Is the problem the model or the RGB colors? If you look at the scores for MGWW, the scores varied according to the RGB color, but the results produced the same diagnosis. As mentioned above, the Munsell color caps hold the saturation and value to 6, and only vary the hue. Since the RGB color system does not consider chromaticity or luminosity, RGB colors have to be converted to HSV to determine the hue. The resulting HSV values do not have a constant saturation and value. The same holds true when converting RGB to HSL. The variations in saturation and value introduce minor variation in the test results. Radical variations indicate problems within the model, itself.

Does gamma make a difference?

With the exception of the D15B protanopia test, gamma has very little impact on the MGWW scores. In all cases, MGWW passed the tests. This is not the case for the BVM, MOF, and Linear models. Unlike human subjects, the parameters are known. The question is whether the output of the model diagnosis the condition provided to the model. In the case of gamma, neither a gamma of 1.0 or 1.2 consistently results in passage of a test.

Using BVM as an example:
  • For D15A, a gamma of 1.2 returns better results for protanopia, and poorer results for deuteranopia. 
  • For D15B, the reverse is true.
For a given RGB color set, a model should behave consistently for all types of CVD.

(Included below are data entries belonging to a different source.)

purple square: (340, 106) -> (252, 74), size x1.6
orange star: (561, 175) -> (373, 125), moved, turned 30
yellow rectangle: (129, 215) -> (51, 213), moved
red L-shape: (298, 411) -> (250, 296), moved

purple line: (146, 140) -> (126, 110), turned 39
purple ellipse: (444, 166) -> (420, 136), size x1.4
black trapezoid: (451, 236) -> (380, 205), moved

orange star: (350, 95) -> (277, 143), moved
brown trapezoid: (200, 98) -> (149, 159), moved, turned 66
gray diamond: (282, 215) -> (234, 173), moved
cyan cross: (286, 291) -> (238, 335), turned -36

Which model returns the best results?

There is only one model that consistently returned the correct result for every test, and it is MGWW (Meyer-Greenberg-Wolfmaier-Wickline). Every other model returned mixed results.

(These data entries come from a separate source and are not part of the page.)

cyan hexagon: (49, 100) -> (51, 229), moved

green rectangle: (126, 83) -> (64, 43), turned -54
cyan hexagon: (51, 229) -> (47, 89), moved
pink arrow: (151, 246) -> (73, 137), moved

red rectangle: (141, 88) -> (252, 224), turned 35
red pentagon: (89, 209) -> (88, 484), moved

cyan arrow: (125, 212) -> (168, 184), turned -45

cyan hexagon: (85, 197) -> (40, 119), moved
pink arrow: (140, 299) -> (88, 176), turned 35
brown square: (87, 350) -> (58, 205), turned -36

BVM (Brettel-Vienot-Mollon) has a problem differentiating between between protanopia and deuteranopia. Even though all tests were for 100% color blindness, BVM returned results consistent with anomalous trichromacy. 

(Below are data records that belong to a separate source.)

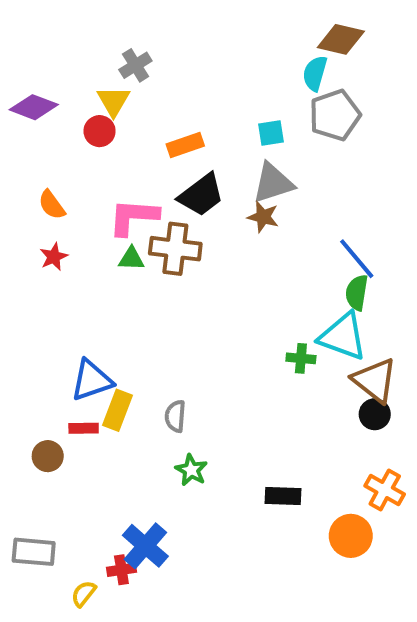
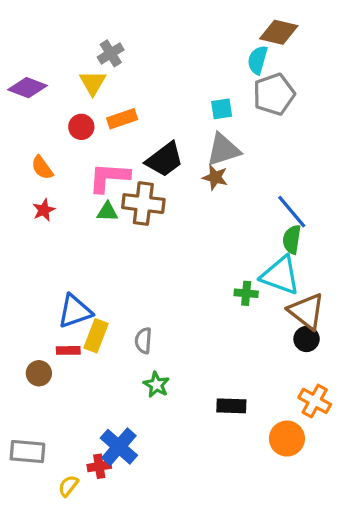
red circle: (100, 131) -> (81, 127), moved
orange rectangle: (185, 145) -> (122, 119), moved

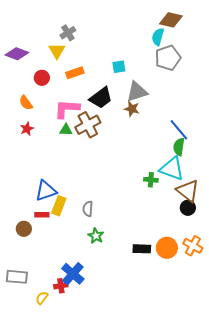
cyan square: (222, 109) -> (119, 67), moved
red circle: (81, 127) -> (42, 78), moved
brown cross: (143, 204) -> (88, 125), turned -35
orange circle: (287, 439) -> (167, 248), moved

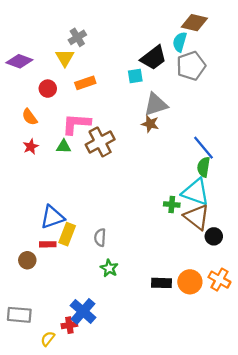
black trapezoid: (101, 98) -> (154, 58), moved
green triangle: (66, 130) -> (64, 147), moved
brown triangle: (188, 191) -> (197, 217), moved

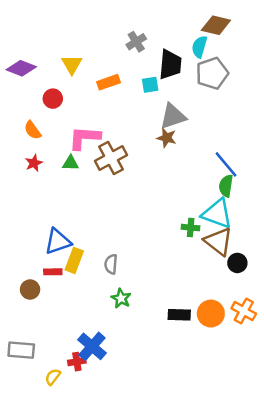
gray cross: (77, 37) -> (136, 42), moved
black trapezoid: (154, 58) -> (170, 64), turned -48
orange rectangle: (85, 83) -> (108, 82), moved

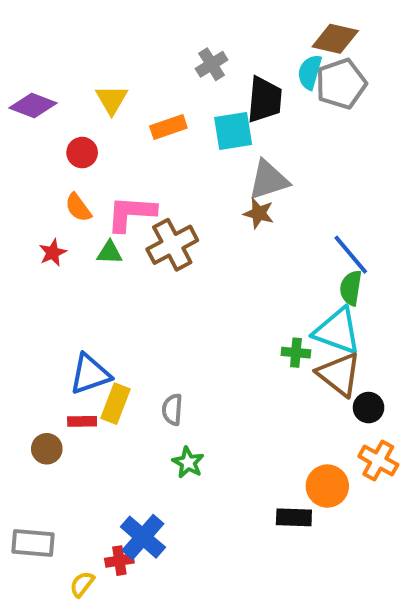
gray pentagon: (212, 73) -> (341, 84), moved
cyan square: (150, 85) -> (233, 131), size x1.5
orange semicircle: (33, 130) -> (78, 207), moved
orange cross: (244, 311) -> (378, 461), moved
black rectangle: (179, 315) -> (294, 517), moved

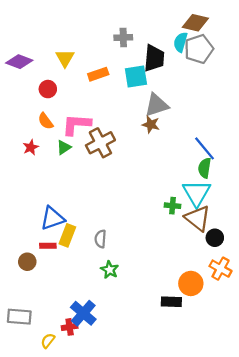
gray cross: (212, 64) -> (123, 38), turned 30
green triangle: (110, 253) -> (64, 147), turned -35
cyan triangle: (337, 331) -> (197, 193), turned 40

Both the MOF (Machado-Oliveira-Fernandes) and Linear models are pre-calculated models. While such models offer higher performance, the performance comes at the cost of accuracy. With the exception of trichromacy, MOF returns slightly better results than the Linear model.

Conclusions

These tests highlighted several issues:
  • The different results between D15A and D15B raises questions about thee RGB colors used in digital testing. A color corrected monitor won't resolve these differences. To advance research, a standardized set of RGB colors is needed for the Farnsworth-Munsell 100 Hue test and the Farnsworth D15 Panel.
  • For the Farnsworth D15 Panel, a colorblind simulator should produce results that approximate those of humans who have taken the test. A review of the data provided in this article reveals that the BVM, MOF and Linear models often fail to meet this criteria. A simulation model must simulate human responses.
The results produced by these tests are educational, in that they:
  • Emphasis that each person has a color wheel. Both the FM 100 and D15 tests are color wheels.
  • CVD is not just a rotation of the color wheel, the order of the colors is altered.
  • CVD is about the inability to distinguish colors. We do not know the color seen by any person.
The following images are for each of the models tested with a gamma of 1.0. Each image is a concatenation of the normal, protan, deutan, and tritan images. What do these images tell us about the validity of each model?

Flower simulation for protan, deutan, and tritan at gamma 1.0 for BVM.
Figure 13 - Brettel-Vienot-Mollon at gamma 1.0

Flower simulation for protan, deutan, and tritan at gamma 1.0 for Linear.
Figure 14 - Linear at gamma 1.0 

Flower simulation for protan, deutan, and tritan at gamma 1.0 for MOF.
Figure 15 - Machado-Oliveira-Fernandez at gamma 1.0

Flower simulation for protan, deutan, and tritan at gamma 1.0 for MGWW
Figure 16 - Meyer-Greenberg-Wolfmaier-Wickline at gamma 1.0

Nothing!
Images emphasis color, which is an illusion.
Images hide the transitions that cause confusion.
Images are useless when selecting text colors.